As the sea ice melts, its white reflective surface is replaced by a relatively dark ocean surface. This diminishes the amount of sunlight being reflected back to space, causing the Earth to absorb an increasing amount of solar energy.
The Arctic has warmed by 2° C (3.6° F) since the 1970s. The summer minimum Arctic sea ice extent has decreased by 40 percent during the same time period. These factors have decreased the region’s albedo.
Scripps graduate student Kristina Pistone and climate scientists Ian Eisenman and Veerabhadran Ramanathan used satellite measurements to calculate changes in the albedo of the Arctic region associated with the changing sea ice cover. Albedo is measured as a percentage. A perfectly black surface has an albedo of zero percent and a perfectly white surface has an albedo of 100 percent. The albedo of fresh snow is typically between 80 and 90 percent whereas the albedo of the ocean surface is less than 20 percent. Clouds and other factors also influence the albedo of the Earth.
The researchers calculated that the albedo of the Arctic region fell from 52 percent to 48 percent between 1979 and 2011.
“It’s fairly intuitive to expect that replacing white, reflective sea ice with a dark ocean surface would increase the amount of solar heating,” said Kristina Pistone. “We used actual satellite measurements of both albedo and sea ice in the region to verify this and to quantify how much extra heat the region has absorbed due to the ice loss. It was quite encouraging to see how well the two datasets – which come from two independent satellite instruments – agreed with each other.”
The National Science Foundation-funded study appears in the journal Proceedings of the National Academy of Sciences 45 years after atmospheric scientists Mikhail Budyko and William Sellers hypothesized that the Arctic would amplify global warming as sea ice melted.
The Scripps study is the first to use direct satellite measurements to assess the changes in albedo associated with retreating sea ice. Previous studies have relied on computer models. The Scripps team used NASA’s CERES satellite instruments as well as observations of sea ice cover made with other satellites.
The researchers found that the magnitude of surface darkening has been two to three times as large as that found in previous studies.

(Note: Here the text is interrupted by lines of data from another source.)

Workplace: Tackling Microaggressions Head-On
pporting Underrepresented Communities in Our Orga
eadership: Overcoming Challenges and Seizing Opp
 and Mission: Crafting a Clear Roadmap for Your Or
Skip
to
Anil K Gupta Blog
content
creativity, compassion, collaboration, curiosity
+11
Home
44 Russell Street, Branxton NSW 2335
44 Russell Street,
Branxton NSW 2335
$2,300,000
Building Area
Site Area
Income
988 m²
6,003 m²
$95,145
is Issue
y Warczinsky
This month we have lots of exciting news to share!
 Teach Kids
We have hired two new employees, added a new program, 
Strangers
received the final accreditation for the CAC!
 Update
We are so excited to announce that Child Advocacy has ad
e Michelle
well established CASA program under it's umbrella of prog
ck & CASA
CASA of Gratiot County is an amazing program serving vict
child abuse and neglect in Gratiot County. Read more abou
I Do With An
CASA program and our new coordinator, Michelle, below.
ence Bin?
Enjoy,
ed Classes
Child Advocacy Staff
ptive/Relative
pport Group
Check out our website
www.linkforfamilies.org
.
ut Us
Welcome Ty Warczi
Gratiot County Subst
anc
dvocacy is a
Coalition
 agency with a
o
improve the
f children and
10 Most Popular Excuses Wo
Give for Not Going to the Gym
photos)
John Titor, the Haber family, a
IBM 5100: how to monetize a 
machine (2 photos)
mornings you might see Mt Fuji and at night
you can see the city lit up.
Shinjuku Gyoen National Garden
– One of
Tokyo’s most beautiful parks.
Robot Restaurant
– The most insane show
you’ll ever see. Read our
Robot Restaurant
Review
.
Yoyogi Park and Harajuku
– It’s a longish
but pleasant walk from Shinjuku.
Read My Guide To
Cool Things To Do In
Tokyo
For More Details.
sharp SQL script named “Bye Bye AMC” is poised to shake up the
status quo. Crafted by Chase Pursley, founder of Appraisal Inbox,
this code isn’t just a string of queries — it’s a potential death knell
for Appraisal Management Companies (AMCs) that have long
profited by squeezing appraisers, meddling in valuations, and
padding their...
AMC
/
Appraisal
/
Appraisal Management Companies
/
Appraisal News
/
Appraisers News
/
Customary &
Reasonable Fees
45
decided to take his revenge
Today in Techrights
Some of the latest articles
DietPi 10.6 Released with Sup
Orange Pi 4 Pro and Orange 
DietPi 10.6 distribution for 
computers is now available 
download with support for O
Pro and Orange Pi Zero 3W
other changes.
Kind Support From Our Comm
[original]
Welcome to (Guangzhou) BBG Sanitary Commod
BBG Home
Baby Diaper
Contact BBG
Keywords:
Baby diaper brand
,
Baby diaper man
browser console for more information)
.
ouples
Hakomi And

They also compared their results to model simulations to assess the capability of computer models to portray and forecast albedo changes.
“Scientists have talked about Arctic melting and albedo decrease for nearly 50 years,” said Ramanathan, a distinguished professor of climate and atmospheric sciences who has previously conducted similar research on the global dimming effects of aerosols. “This is the first time this darkening effect has been documented on the scale of the entire Arctic.”

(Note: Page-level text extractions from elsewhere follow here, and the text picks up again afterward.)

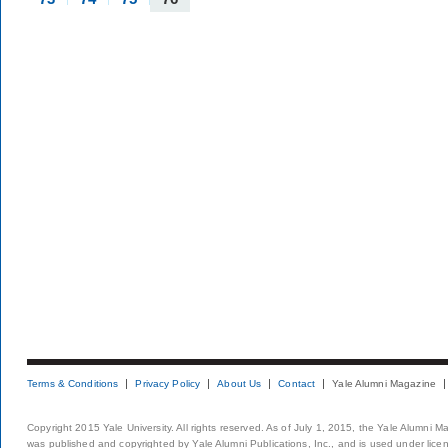
Terms & Conditions
Privacy Policy
About Us
Contact
Yale Alumni Magazine
Copyright 2015 Yale University. All rights reserved. As of July 1, 2015, the Yale Alumni M
was published and copyrighted by Yale Alumni Publications, Inc., and is used under lice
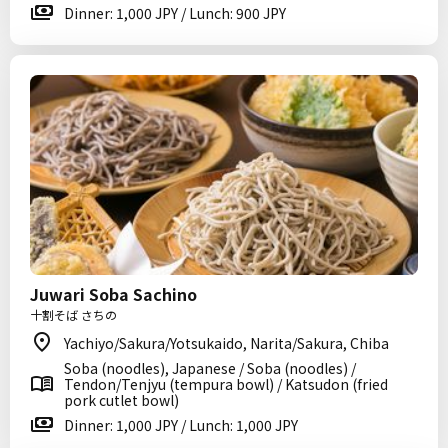
Dinner: 1,000 JPY / Lunch: 900 JPY
Juwari Soba Sachino
十割そば さちの
Yachiyo/Sakura/Yotsukaido, Narita/Sakura, Chiba
Soba (noodles), Japanese / Soba (noodles) /
Tendon/Tenjyu (tempura bowl) / Katsudon (fried
pork cutlet bowl)
Dinner: 1,000 JPY / Lunch: 1,000 JPY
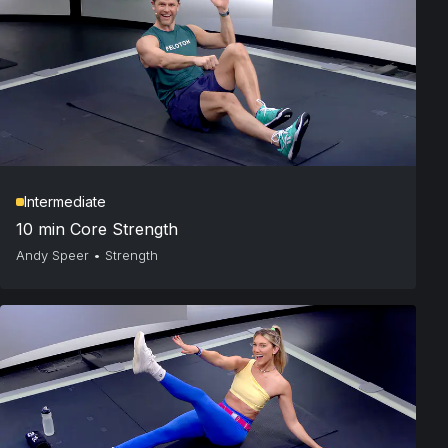
Intermediate
10 min Core Strength
Andy Speer
•
Strength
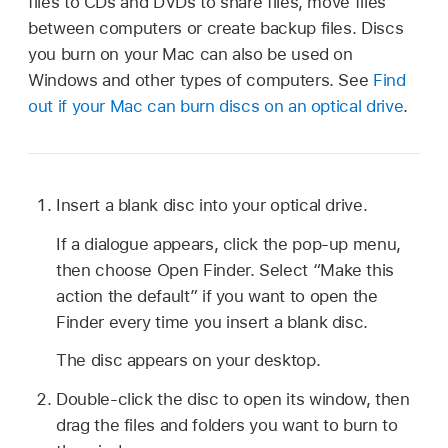
files to CDs and DVDs to share files, move files
between computers or create backup files. Discs
you burn on your Mac can also be used on
Windows and other types of computers. See
Find
out if your Mac can burn discs on an optical drive
.
Insert a blank disc into your optical drive.
If a dialogue appears, click the pop-up menu,
then choose Open Finder. Select “Make this
action the default” if you want to open the
Finder every time you insert a blank disc.
The disc appears on your desktop.
Double-click the disc to open its window, then
drag the files and folders you want to burn to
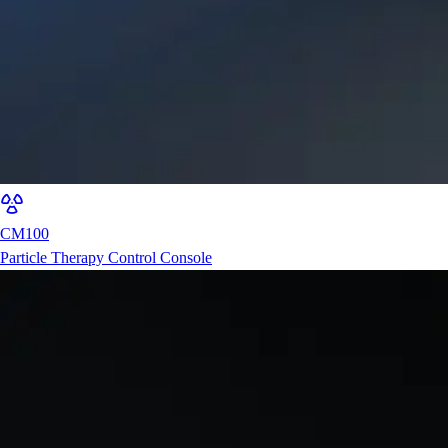
CM100
Particle Therapy Control Console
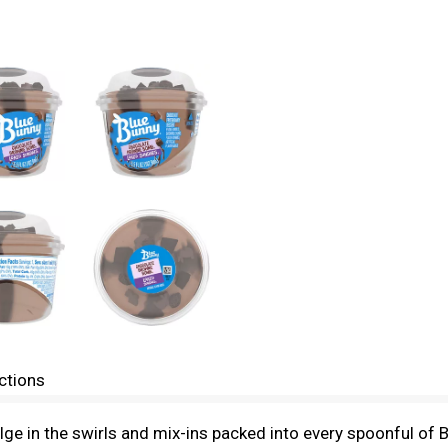
ctions
ndulge in the swirls and mix-ins packed into every spoonful 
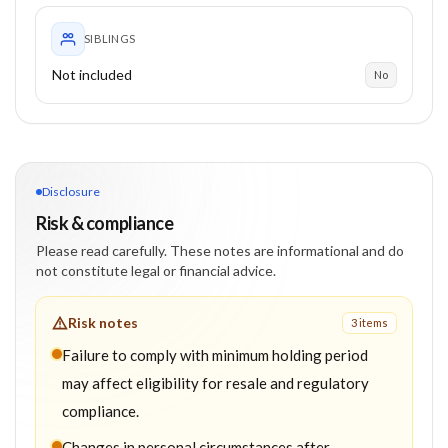
SIBLINGS
Not included
No
Disclosure
Risk & compliance
Please read carefully. These notes are informational and do
not constitute legal or financial advice.
Risk notes
3
item
s
Failure to comply with minimum holding period
may affect eligibility for resale and regulatory
compliance.
Changes in personal circumstances after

“Based on our results, the albedo forcing from Arctic sea ice retreat is quite large,” said Eisenman, an assistant professor of climate dynamics. “Averaged over the entire globe, it’s one-fourth as large as the direct radiative forcing from CO2 during the same period. This suggests that Arctic sea ice retreat has been an important player in the global warming that we’ve observed during recent decades. Although more work is needed, a possible implication of these results is that the amplifying feedback of Arctic sea ice changes on global warming is larger than previously expected.”